:: Work to complete ::
Among the lines below, restate word for word only those from the line with "Кто в Петербурге" through the line with "Взрыв в Ярославле: первые", with both end lines kept.

:: Records to process ::
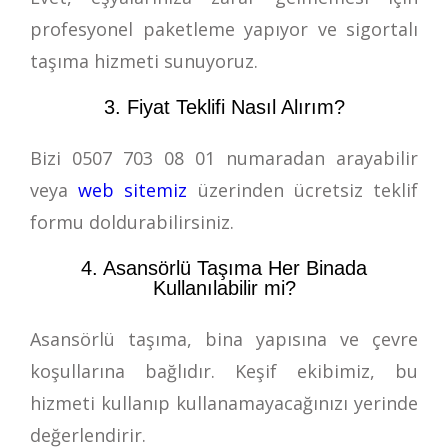
profesyonel paketleme yapıyor ve sigortalı
taşıma hizmeti sunuyoruz.
3. Fiyat Teklifi Nasıl Alırım?
Bizi
0507 703 08 01
numaradan arayabilir
veya
web sitemiz
üzerinden ücretsiz teklif
formu doldurabilirsiniz.
4. Asansörlü Taşıma Her Binada
Kullanılabilir mi?
Asansörlü taşıma, bina yapısına ve çevre
koşullarına bağlıdır. Keşif ekibimiz, bu
hizmeti kullanıp kullanamayacağınızı yerinde
değerlendirir.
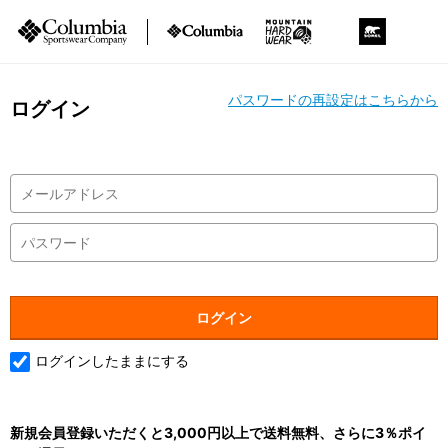
パスワードの再設定はこちらから
ログイン
ログインしたままにする
新規会員登録いただくと3,000円以上で送料無料、さらに3％ポイ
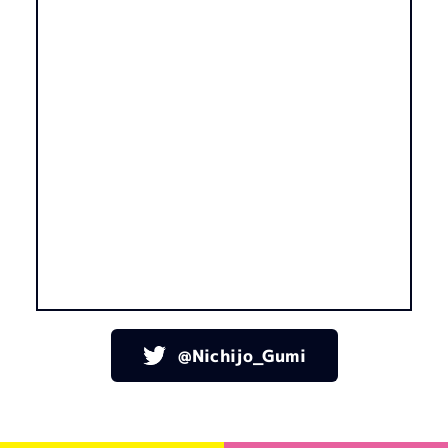
@Nichijo_Gumi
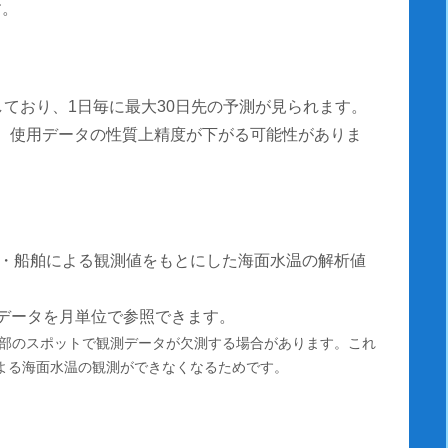
す。
しており、1日毎に最大30日先の予測が見られます。
測は、使用データの性質上精度が下がる可能性がありま
・船舶による観測値をもとにした海面水温の解析値
温データを月単位で参照できます。
部のスポットで観測データが欠測する場合があります。これ
による海面水温の観測ができなくなるためです。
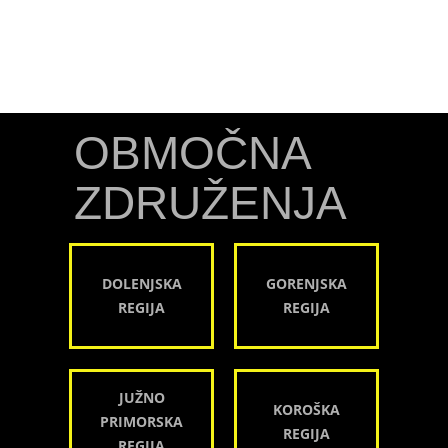
OBMOČNA
ZDRUŽENJA
DOLENJSKA
GORENJSKA
REGIJA
REGIJA
JUŽNO
KOROŠKA
PRIMORSKA
REGIJA
REGIJA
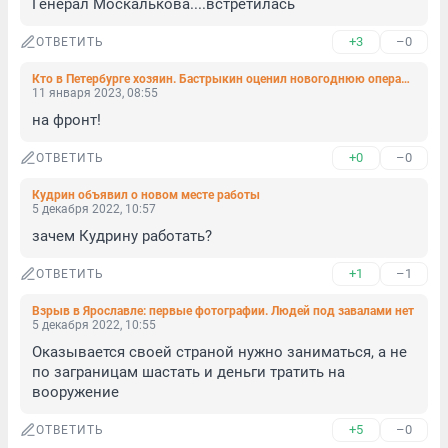
Генерал Москалькова....встретилась
+3
–0
ОТВЕТИТЬ
Кто в Петербурге хозяин. Бастрыкин оценил новогоднюю операцию Плугина по мигрантам на Дворцовой
11 января 2023, 08:55
на фронт!
+0
–0
ОТВЕТИТЬ
Кудрин объявил о новом месте работы
5 декабря 2022, 10:57
зачем Кудрину работать?
+1
–1
ОТВЕТИТЬ
Взрыв в Ярославле: первые фотографии. Людей под завалами нет
5 декабря 2022, 10:55
Оказывается своей страной нужно заниматься, а не 
по заграницам шастать и деньги тратить на 
вооружение
+5
–0
ОТВЕТИТЬ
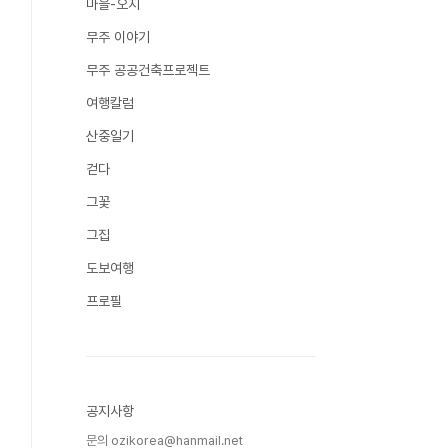
마을-오지
무주 이야기
무주 공공건축프로젝트
여행칼럼
산중일기
걷다
그꽃
그집
도보여행
프로필
공지사항
문의 ozikorea@hanmail.net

:: Answer space ::
Кто в Петербурге хозяин. Бастрыкин оценил новогоднюю операцию Плугина по мигрантам на Дворцовой
11 января 2023, 08:55
на фронт!
+0
–0
ОТВЕТИТЬ
Кудрин объявил о новом месте работы
5 декабря 2022, 10:57
зачем Кудрину работать?
+1
–1
ОТВЕТИТЬ
Взрыв в Ярославле: первые фотографии. Людей под завалами нет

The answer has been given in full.